**EXERCISE PROMPT:**
From first line to last, give the records again word for word and omit the pictures.

**THE INPUT:**
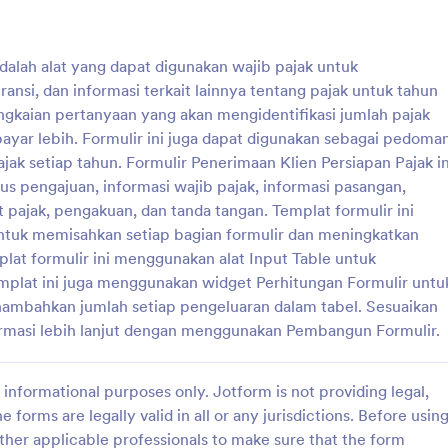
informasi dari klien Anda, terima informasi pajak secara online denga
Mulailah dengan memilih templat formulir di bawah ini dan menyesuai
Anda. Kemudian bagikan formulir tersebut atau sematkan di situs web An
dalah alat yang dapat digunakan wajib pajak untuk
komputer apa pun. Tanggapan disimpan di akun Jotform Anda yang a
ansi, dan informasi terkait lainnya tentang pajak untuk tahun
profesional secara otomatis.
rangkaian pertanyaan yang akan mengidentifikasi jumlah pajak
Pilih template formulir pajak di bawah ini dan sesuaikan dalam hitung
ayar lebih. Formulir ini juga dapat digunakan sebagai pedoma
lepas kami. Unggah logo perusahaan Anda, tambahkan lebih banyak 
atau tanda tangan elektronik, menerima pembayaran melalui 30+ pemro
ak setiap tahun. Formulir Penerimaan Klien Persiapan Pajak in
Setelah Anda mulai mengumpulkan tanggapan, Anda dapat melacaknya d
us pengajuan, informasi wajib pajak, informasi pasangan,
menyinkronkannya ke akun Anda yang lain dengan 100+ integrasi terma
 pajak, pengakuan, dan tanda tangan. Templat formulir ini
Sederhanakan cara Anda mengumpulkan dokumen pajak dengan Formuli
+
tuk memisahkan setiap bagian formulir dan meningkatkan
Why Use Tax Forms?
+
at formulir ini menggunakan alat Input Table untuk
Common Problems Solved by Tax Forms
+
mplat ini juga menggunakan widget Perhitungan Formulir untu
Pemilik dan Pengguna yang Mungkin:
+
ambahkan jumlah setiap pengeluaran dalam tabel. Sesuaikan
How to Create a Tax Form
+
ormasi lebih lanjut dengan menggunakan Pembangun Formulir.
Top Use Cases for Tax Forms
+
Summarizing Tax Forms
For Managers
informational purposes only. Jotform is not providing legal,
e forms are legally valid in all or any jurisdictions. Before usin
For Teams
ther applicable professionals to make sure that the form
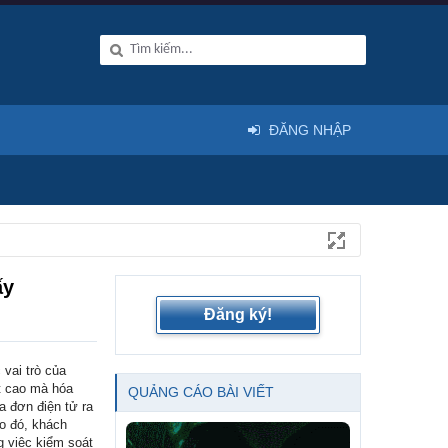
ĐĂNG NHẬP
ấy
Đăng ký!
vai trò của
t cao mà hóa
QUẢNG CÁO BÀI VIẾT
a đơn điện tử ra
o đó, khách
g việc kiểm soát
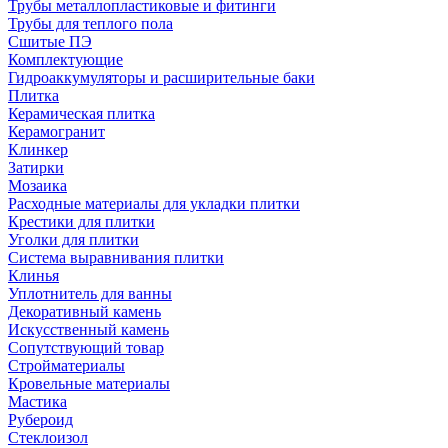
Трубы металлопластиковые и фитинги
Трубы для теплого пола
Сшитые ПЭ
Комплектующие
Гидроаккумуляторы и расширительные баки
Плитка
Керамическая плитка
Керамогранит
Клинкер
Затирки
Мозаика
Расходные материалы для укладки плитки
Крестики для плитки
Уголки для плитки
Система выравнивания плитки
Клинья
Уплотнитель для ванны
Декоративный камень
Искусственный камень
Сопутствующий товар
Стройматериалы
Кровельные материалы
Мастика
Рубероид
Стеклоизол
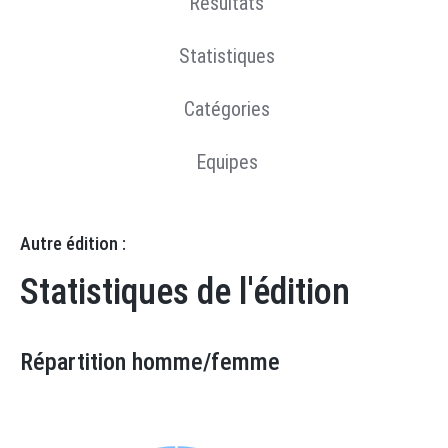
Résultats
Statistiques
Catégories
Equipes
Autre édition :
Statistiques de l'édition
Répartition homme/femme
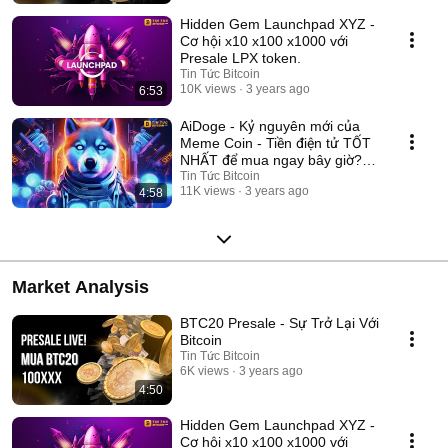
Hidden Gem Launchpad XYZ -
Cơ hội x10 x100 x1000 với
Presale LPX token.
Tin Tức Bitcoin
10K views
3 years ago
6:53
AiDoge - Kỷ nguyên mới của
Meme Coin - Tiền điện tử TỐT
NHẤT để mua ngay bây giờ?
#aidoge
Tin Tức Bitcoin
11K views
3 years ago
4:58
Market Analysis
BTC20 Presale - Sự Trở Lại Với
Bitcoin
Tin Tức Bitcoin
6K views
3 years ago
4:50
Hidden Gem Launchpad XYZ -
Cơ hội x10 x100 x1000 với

**RESULT:**
informasi dari klien Anda, terima informasi pajak secara online denga
Mulailah dengan memilih templat formulir di bawah ini dan menyesuai
Anda. Kemudian bagikan formulir tersebut atau sematkan di situs web An
dalah alat yang dapat digunakan wajib pajak untuk
komputer apa pun. Tanggapan disimpan di akun Jotform Anda yang a
ansi, dan informasi terkait lainnya tentang pajak untuk tahun
profesional secara otomatis.
rangkaian pertanyaan yang akan mengidentifikasi jumlah pajak
Pilih template formulir pajak di bawah ini dan sesuaikan dalam hitung
ayar lebih. Formulir ini juga dapat digunakan sebagai pedoma
lepas kami. Unggah logo perusahaan Anda, tambahkan lebih banyak 
atau tanda tangan elektronik, menerima pembayaran melalui 30+ pemro
ak setiap tahun. Formulir Penerimaan Klien Persiapan Pajak in
Setelah Anda mulai mengumpulkan tanggapan, Anda dapat melacaknya d
us pengajuan, informasi wajib pajak, informasi pasangan,
menyinkronkannya ke akun Anda yang lain dengan 100+ integrasi terma
 pajak, pengakuan, dan tanda tangan. Templat formulir ini
Sederhanakan cara Anda mengumpulkan dokumen pajak dengan Formuli
+
tuk memisahkan setiap bagian formulir dan meningkatkan
Why Use Tax Forms?
+
at formulir ini menggunakan alat Input Table untuk
Common Problems Solved by Tax Forms
+
mplat ini juga menggunakan widget Perhitungan Formulir untu
Pemilik dan Pengguna yang Mungkin:
+
ambahkan jumlah setiap pengeluaran dalam tabel. Sesuaikan
How to Create a Tax Form
+
ormasi lebih lanjut dengan menggunakan Pembangun Formulir.
Top Use Cases for Tax Forms
+
Summarizing Tax Forms
For Managers
informational purposes only. Jotform is not providing legal,
e forms are legally valid in all or any jurisdictions. Before usin
For Teams
ther applicable professionals to make sure that the form
ĐĂNG NHẬP
ấy
Đăng ký!
vai trò của
t cao mà hóa
QUẢNG CÁO BÀI VIẾT
a đơn điện tử ra
o đó, khách
g việc kiểm soát
Трубы металлопластиковые и фитинги
Трубы для теплого пола
Сшитые ПЭ
Комплектующие
Гидроаккумуляторы и расширительные баки
Плитка
Керамическая плитка
Керамогранит
Клинкер
Затирки
Мозаика
Расходные материалы для укладки плитки
Крестики для плитки
Уголки для плитки
Система выравнивания плитки
Клинья
Уплотнитель для ванны
Декоративный камень
Искусственный камень
Сопутствующий товар
Стройматериалы
Кровельные материалы
Мастика
Рубероид
Стеклоизол
Résultats
Statistiques
Catégories
Equipes
Autre édition :
Statistiques de l'édition
Répartition homme/femme
Hidden Gem Launchpad XYZ -
Cơ hội x10 x100 x1000 với
Presale LPX token.
Tin Tức Bitcoin
10K views
3 years ago
6:53
AiDoge - Kỷ nguyên mới của
Meme Coin - Tiền điện tử TỐT
NHẤT để mua ngay bây giờ?
#aidoge
Tin Tức Bitcoin
11K views
3 years ago
4:58
Market Analysis
BTC20 Presale - Sự Trở Lại Với
Bitcoin
Tin Tức Bitcoin
6K views
3 years ago
4:50
Hidden Gem Launchpad XYZ -
Cơ hội x10 x100 x1000 với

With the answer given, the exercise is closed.